◆ **Goal of the exercise**:
Reproduce each entry exactly as it reads. Leave the images out.

Records provided: Begin

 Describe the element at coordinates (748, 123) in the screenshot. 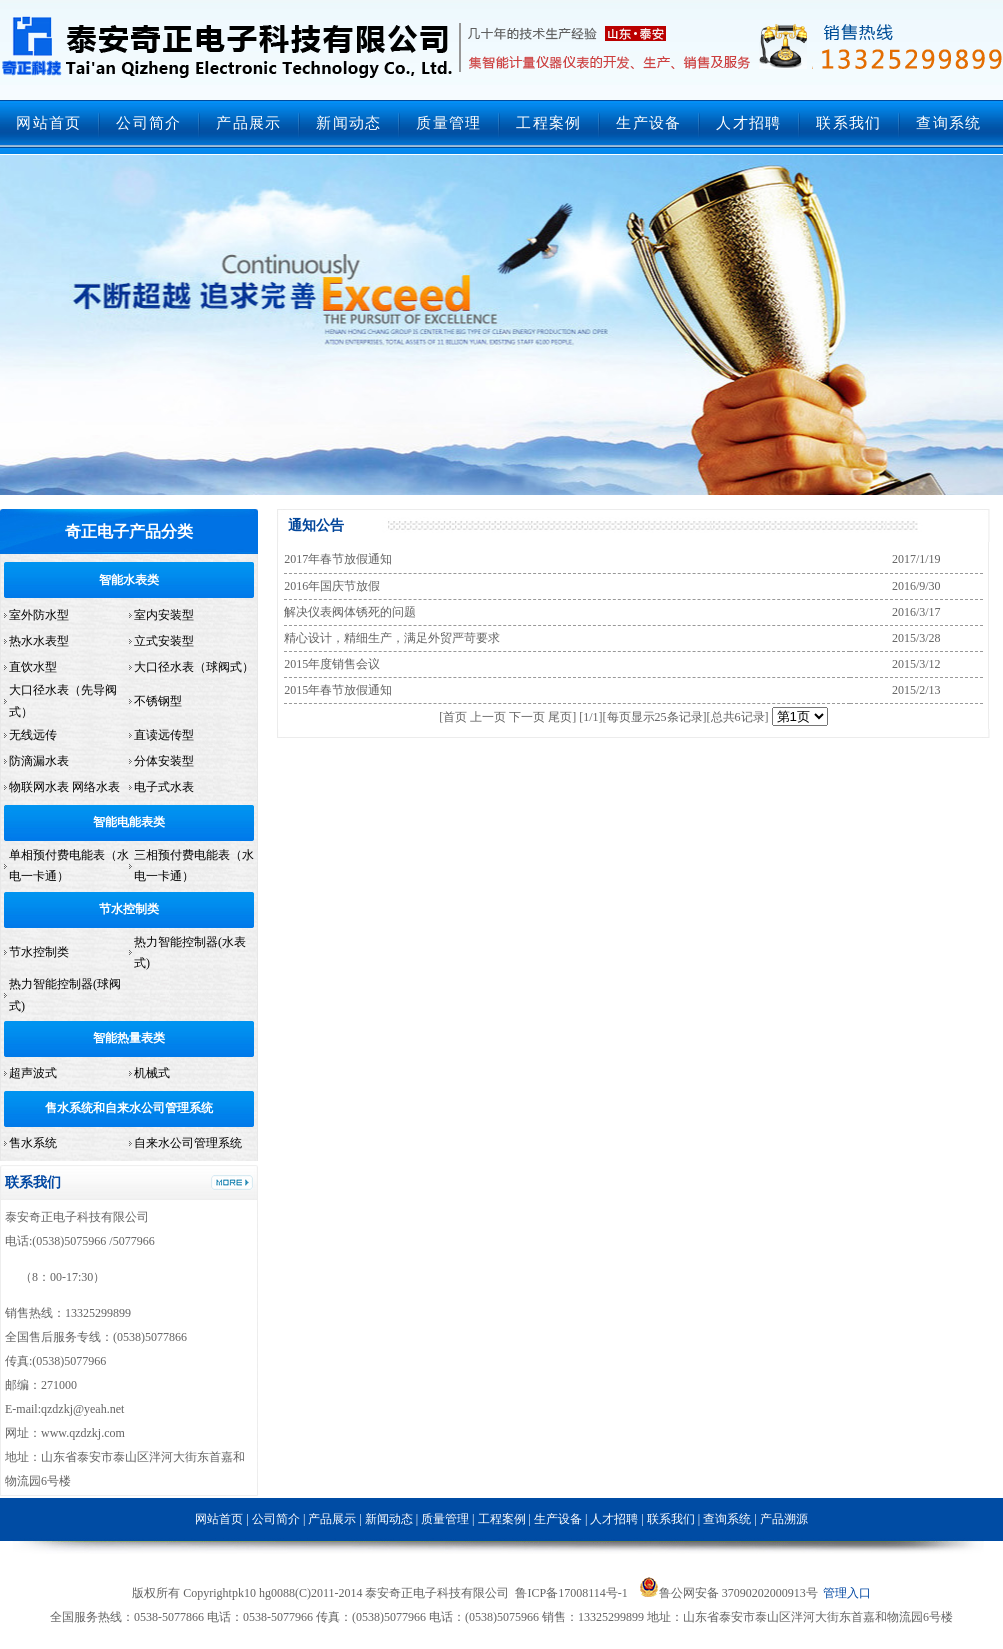

I see `人才招聘` at that location.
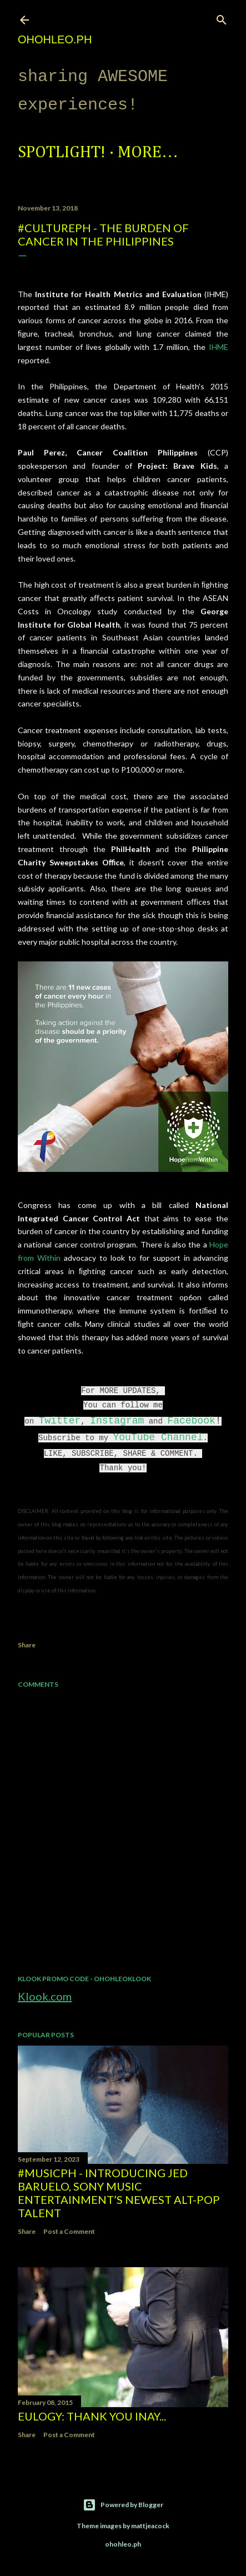 This screenshot has height=2576, width=246. What do you see at coordinates (117, 1420) in the screenshot?
I see `Instagram` at bounding box center [117, 1420].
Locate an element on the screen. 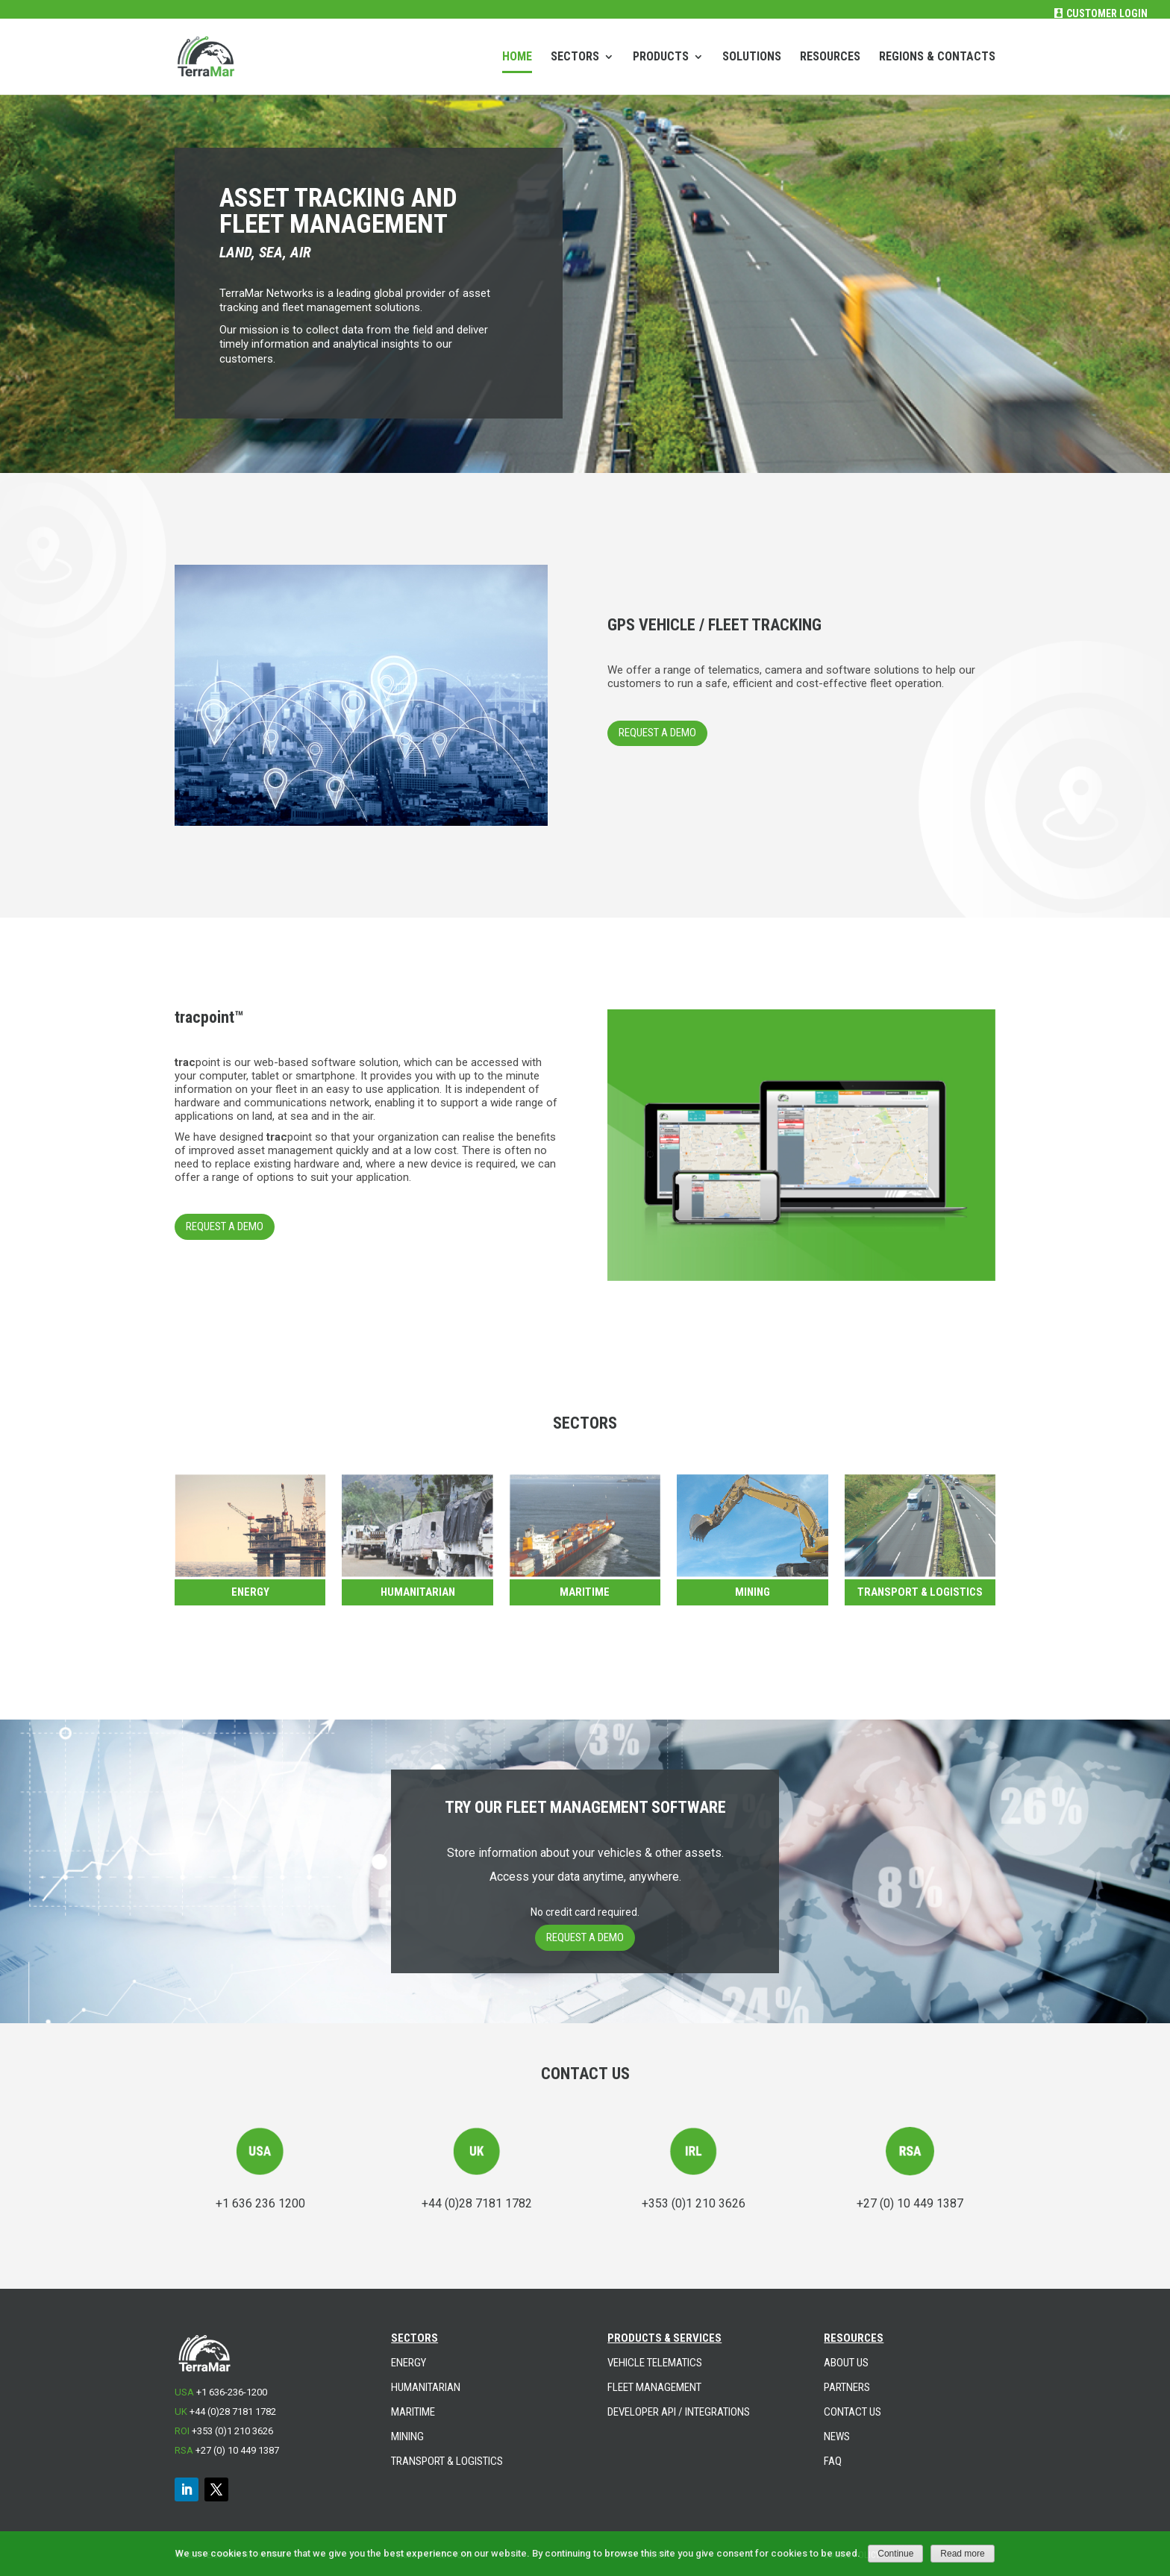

Records provided: End

◆ **Written answer**:
 Describe the element at coordinates (748, 123) in the screenshot. 

I see `人才招聘` at that location.
 This screenshot has height=2576, width=246. What do you see at coordinates (117, 1420) in the screenshot?
I see `Instagram` at bounding box center [117, 1420].
Locate an element on the screen. 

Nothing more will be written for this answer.